My question was why only go with the SL frame and not the old Madone with aero advantages.

I liked the way the regular Madones look.

Not that the SL isn't bad, but I remember Scott Daubert saying on the Science of LA that they were aero advantages of the seat tube flare.


----------



## chrislh (Oct 2, 2005)

i think the weight to aero isn't big enough. Like having that little extra part of the frame weighs to much.


----------



## cmatcan (Oct 6, 2005)

lol-fanatic you have it backwards man. The sl frame is a step up from the aero. the aero frame is a stupid gimmick. the 'aero advantages' are something i've never really bought. Anyways, the 5.2 has the aero frame and the 5.2sl has the sl frame. the sl is more expensive eventhough there is less frame material and the components are the same. what does this tell you???
BTW i like the new disco colors. very slick.


----------



## johngfoster (Jan 14, 2005)

chrislh said:


> i think the weight to aero isn't big enough. Like having that little extra part of the frame weighs to much.


If I understand correctly, the regular Madone frame is stiffer than the SL (been discussed here many times before).


----------



## pspande (Jan 5, 2006)

*Lance never liked the Aero...*

Apparently, Lance and many of the other riders strongly prefer the SL to the Aero. He rode the Aero for only 2 or 3 stages ever and went back to his older bikes while pressing Trek for SL and the SSL. Now, he says its not about the bike and I don't think either bike will make too much difference if you don't have the engine but I thought I'd add that to the discussion.


----------



## VEN (Jul 2, 2003)

It's a nice paint job, but I would prefer a darker blue. I really liked the 2005 scheme.


----------



## cmatcan (Oct 6, 2005)

pspande said:


> Apparently, Lance and many of the other riders strongly prefer the SL to the Aero. He rode the Aero for only 2 or 3 stages ever and went back to his older bikes while pressing Trek for SL and the SSL. Now, he says its not about the bike and I don't think either bike will make too much difference if you don't have the engine but I thought I'd add that to the discussion.

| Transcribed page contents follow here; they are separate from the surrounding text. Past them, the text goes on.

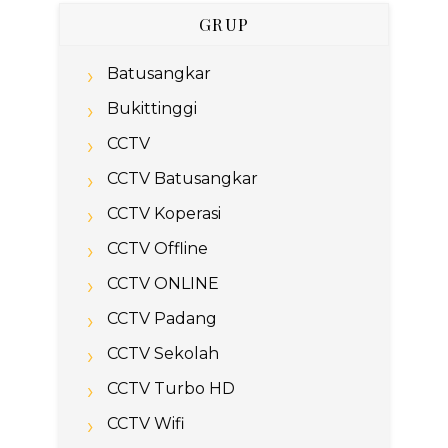
GRUP
Batusangkar
Bukittinggi
CCTV
CCTV Batusangkar
CCTV Koperasi
CCTV Offline
CCTV ONLINE
CCTV Padang
CCTV Sekolah
CCTV Turbo HD
CCTV Wifi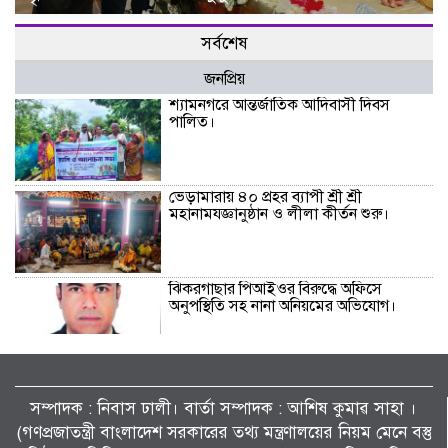
সর্বশেষ
জনপ্রিয়
শ্যামনগরে আন্তর্জাতিক আদিবাসী দিবস
পালিত।
ভেড়ামারায় ৪০ প্রহর ব্যাপী শ্রী শ্রী
মহানামযজ্ঞানুষ্ঠান ও লীলা কীর্তন শুরু।
ঝিকরগাছার পিআইওর বিরুদ্ধে অফিসে
অনুপস্থিতি সহ নানা অনিয়মের অভিযোগ।
বিলাইছড়িতে দুর্গম ও প্রতিকূল পরিবেশে কৃষি
জরিপ করতে হাঁপিয়ে যাচ্ছেন কৃষি অফিসার।
সম্পাদক : নিবাস ঢালী। বার্তা সম্পাদক : আশিষ কুমাৱ সাহা ।
(গণপ্রজাতন্ত্রী বাংলাদেশ সরকারের তথ্য মন্ত্রণালয়ের নিয়ম মেনে বস্তু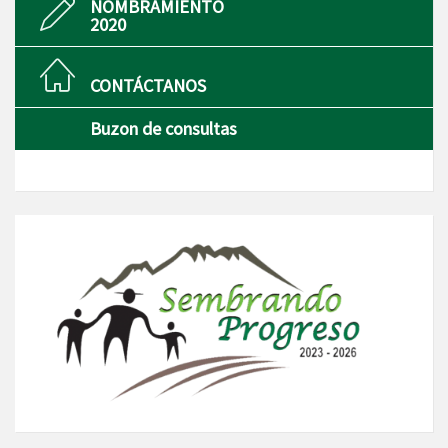
NOMBRAMIENTO
2020
CONTÁCTANOS
Buzon de consultas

youre right-in fact, the aero version was presented to lance before the sl existed, and lance wasn't that impressed. so, the sl versions were made from lighter forms of carbon (110 and 55) However, the trek people were stubborn and felt that the aero versions would attract more sales in the mainstream, so they reached an agreement that lance would ride the aero version in the flatter stages and save the sl's for the mountains. it is debatable if the aero version is stiffer-the difference wouldn't be that huge. afterall, if the difference in flex between 120 and 110 oclv carbon is that noticeable, then in theory a switch down to oclv 55 would make you spring right off of your bike.


----------



## FTF (Aug 5, 2003)

cmatcan said:


> the sl is more expensive eventhough there is less frame material and the components are the same. what does this tell you???


Good marketing?


----------



## Fanaticbiking (Sep 14, 2005)

cmatcan said:


> youre right-in fact, the aero version was presented to lance before the sl existed, and lance wasn't that impressed. so, the sl versions were made from lighter forms of carbon (110 and 55) However, the trek people were stubborn and felt that the aero versions would attract more sales in the mainstream, so they reached an agreement that lance would ride the aero version in the flatter stages and save the sl's for the mountains. it is debatable if the aero version is stiffer-the difference wouldn't be that huge. afterall, if the difference in flex between 120 and 110 oclv carbon is that noticeable, then in theory a switch down to oclv 55 would make you spring right off of your bike.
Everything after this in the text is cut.